Technology

1,3-Butadiene is an important monomer in the production of polymers such as polybutadiene, styrene-butadiene, and butadiene-methylstyrene rubber, nitrile rubber, butadiene-methyl vinylpyridine rubber, etc. In addition, butadiene is used in industry for production of synthetic latexes, adipodinitrile and sebacic acid. Currently over 95% of butadiene is produced by isolation from naphtha steam cracker fractions generated during ethylene production. However, growth of production of shale gas, which consists mostly of ethane, has led to a shift in feedstock composition for steam crackers. This leads to the decrease of butadiene yield and, therefore, the shortage of butadiene on the market, leading to the growth of interest to development of alternative butadiene synthesis processes. One of the most perspective sources for butadiene production is ethanol, which can be produced from carbohydrate biomass.

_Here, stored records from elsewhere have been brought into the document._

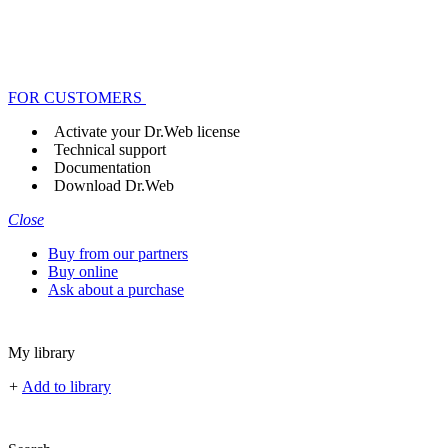
FOR CUSTOMERS
Activate your Dr.Web license
Technical support
Documentation
Download Dr.Web
Close
Buy from our partners
Buy online
Ask about a purchase
My library
+
Add to library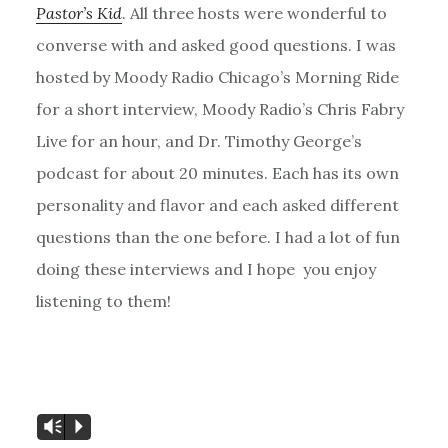
Pastor’s Kid
. All three hosts were wonderful to
converse with and asked good questions. I was
hosted by Moody Radio Chicago’s Morning Ride
for a short interview, Moody Radio’s Chris Fabry
Live for an hour, and Dr. Timothy George’s
podcast for about 20 minutes. Each has its own
personality and flavor and each asked different
questions than the one before. I had a lot of fun
doing these interviews and I hope you enjoy
listening to them!
Vm
P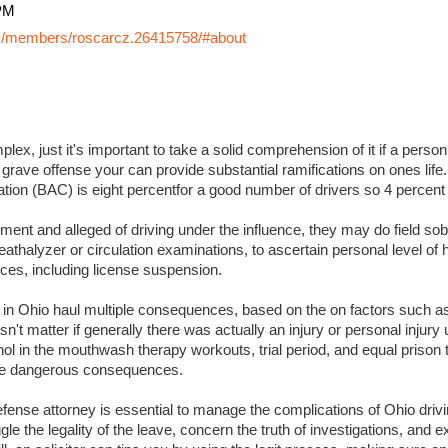
PM
y/members/roscarcz.26415758/#about
lex, just it's important to take a solid comprehension of it if a perso
 grave offense your can provide substantial ramifications on ones life. I
ation (BAC) is eight percentfor a good number of drivers so 4 percent
ment and alleged of driving under the influence, they may do field sobr
eathalyzer or circulation examinations, to ascertain personal level of
es, including license suspension.
s in Ohio haul multiple consequences, based on the on factors such a
sn't matter if generally there was actually an injury or personal injury
ol in the mouthwash therapy workouts, trial period, and equal prison 
 more dangerous consequences.
ense attorney is essential to manage the complications of Ohio drivin
ggle the legality of the leave, concern the truth of investigations, and 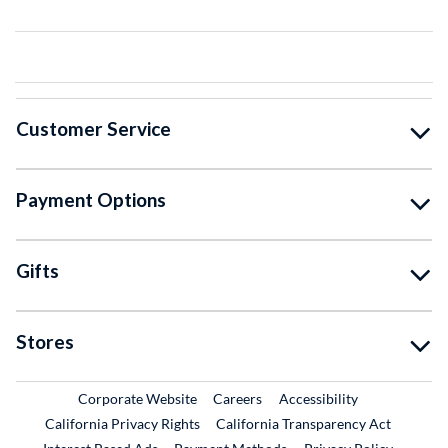
Customer Service
Payment Options
Gifts
Stores
External Link
External Link
Corporate Website
Careers
Accessibility
California Privacy Rights
California Transparency Act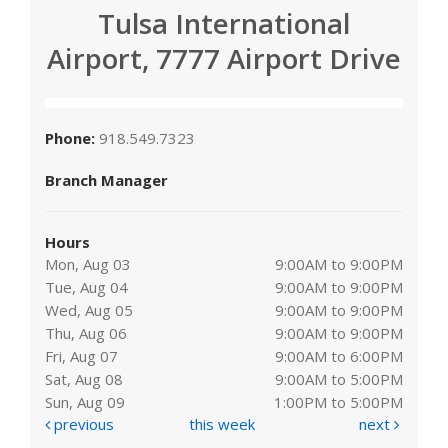
Tulsa International
Airport, 7777 Airport Drive
Phone:
918.549.7323
Branch Manager
Hours
Mon, Aug 03
9:00AM to 9:00PM
Tue, Aug 04
9:00AM to 9:00PM
Wed, Aug 05
9:00AM to 9:00PM
Thu, Aug 06
9:00AM to 9:00PM
Fri, Aug 07
9:00AM to 6:00PM
Sat, Aug 08
9:00AM to 5:00PM
Sun, Aug 09
1:00PM to 5:00PM
previous
this week
next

The concept of butadiene production from ethanol has been already confirmed in industrial scale. The one-step catalytic process to produce butadiene from ethanol had been developed by S. Lebedev and implemented in industry in the USSR in the beginning of the 1920s. Later on,the Carbide and Carbon Chemicals Corporation in the USA commercialized a two-stage process, featuring acetaldehyde as an intermediate product. However, as ethylene production facilities were put in operation, those processes lost their competitiveness, primarily due to high energy costs compared to butadiene extraction from naphtha cracker products, and all ‘ethanol-to-butadiene’ plants were stopped after the 1960th. Nowadays, despite the butadiene short supply on the market, the old process remains cost-ineffective due to high energy consumption and poor butadiene selectivity. Therefore, existing ‘ethanol-to-butadiene’ technologies require substantial improvement in particular, the development of novel catalystswith high activity and selectivity is of prime importance. However, even today the concept and the philosophy of butadiene synthesis from ethanol remain vital and up-to-date.

ETB CaT Process

Combined fundamental and applied approach used by ETB CaT R&D team allowed to design a novel one-step butadiene on-purpose production process based on conversion of ethanol over the polyfunctional heterogeneous catalyst.

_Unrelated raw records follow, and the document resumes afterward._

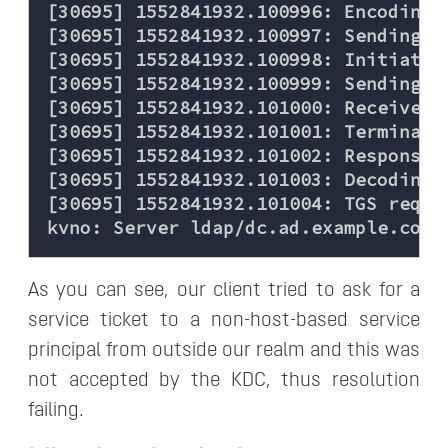
[30695] 1552841932.100996: Encoding 
[30695] 1552841932.100997: Sending re
[30695] 1552841932.100998: Initiatin
[30695] 1552841932.100999: Sending TC
[30695] 1552841932.101000: Received 
[30695] 1552841932.101001: Terminati
[30695] 1552841932.101002: Response w
[30695] 1552841932.101003: Decoding F
[30695] 1552841932.101004: TGS reque
As you can see, our client tried to ask for a
service ticket to a non-host-based service
principal from outside our realm and this was
not accepted by the KDC, thus resolution
failing.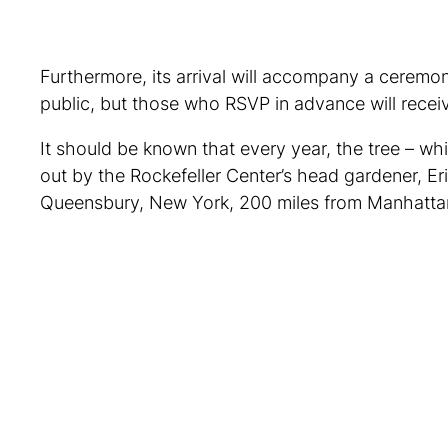
Furthermore, its arrival will accompany a ceremo
public, but those who RSVP in advance will receiv
It should be known that every year, the tree – wh
out by the Rockefeller Center’s head gardener, Eri
Queensbury, New York, 200 miles from Manhattan. 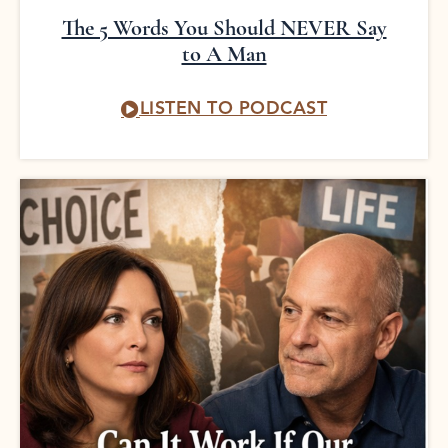
The 5 Words You Should NEVER Say
to A Man
LISTEN TO PODCAST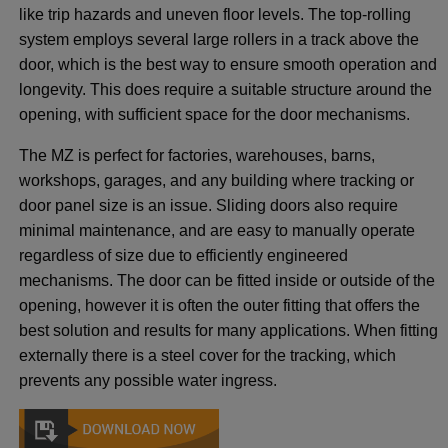
like trip hazards and uneven floor levels. The top-rolling
system employs several large rollers in a track above the
door, which is the best way to ensure smooth operation and
longevity. This does require a suitable structure around the
opening, with sufficient space for the door mechanisms.
The MZ is perfect for factories, warehouses, barns,
workshops, garages, and any building where tracking or
door panel size is an issue. Sliding doors also require
minimal maintenance, and are easy to manually operate
regardless of size due to efficiently engineered
mechanisms. The door can be fitted inside or outside of the
opening, however it is often the outer fitting that offers the
best solution and results for many applications. When fitting
externally there is a steel cover for the tracking, which
prevents any possible water ingress.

The reaction chemistry includes the ethanol dehydrogenation into acetaldehyde, which transforms into C4 precursors, finally leading to butadiene. All of the above processes are governed by the single catalyst leading to extremely high conversion, selectivity, and stability. Mechanical properties and shape of catalyst pellets have been optimized to achieve best hydrodynamic regime inside the reactor, hence, improving heat and mass transfer.

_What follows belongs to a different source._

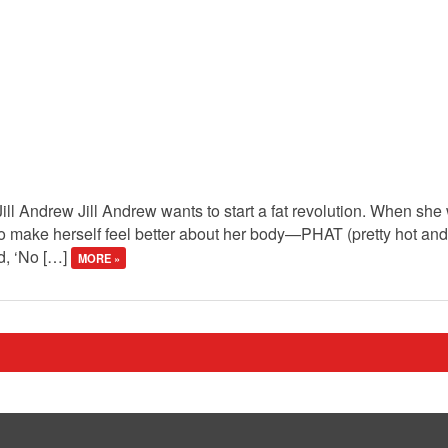
Jill Andrew Jill Andrew wants to start a fat revolution. When sh
o make herself feel better about her body—PHAT (pretty hot and
ed, ‘No […]
MORE »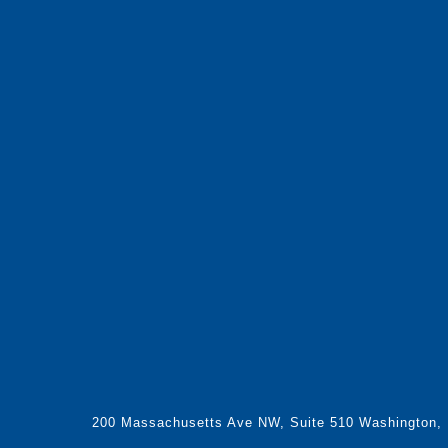
200 Massachusetts Ave NW, Suite 510 Washington,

Selectivity to target butadiene is over 82% (compared to 60% for the previous processes). The reaction runs at 320ᵒC (compared to previous400ᵒC) and under atmospheric pressure, which ensures energy saving.

Superior process designs, high-performance catalysts, and efficient equipment ensure significantly higher indicators while increasing plant availability. This features results in lower CAPEX and OPEX expenses with respect to the analogue solutions in the field of industrial large-capacity processes.

Advantages of our process

  • Use of renewable raw material, i.e. ethanol (unlike processes that run on hydrocarbon feedstock)
  • The highest selectivity to butadiene (over 80%) compared to the “Lebedev’s process” due to the decrease of side products formation
  • Low energy consumption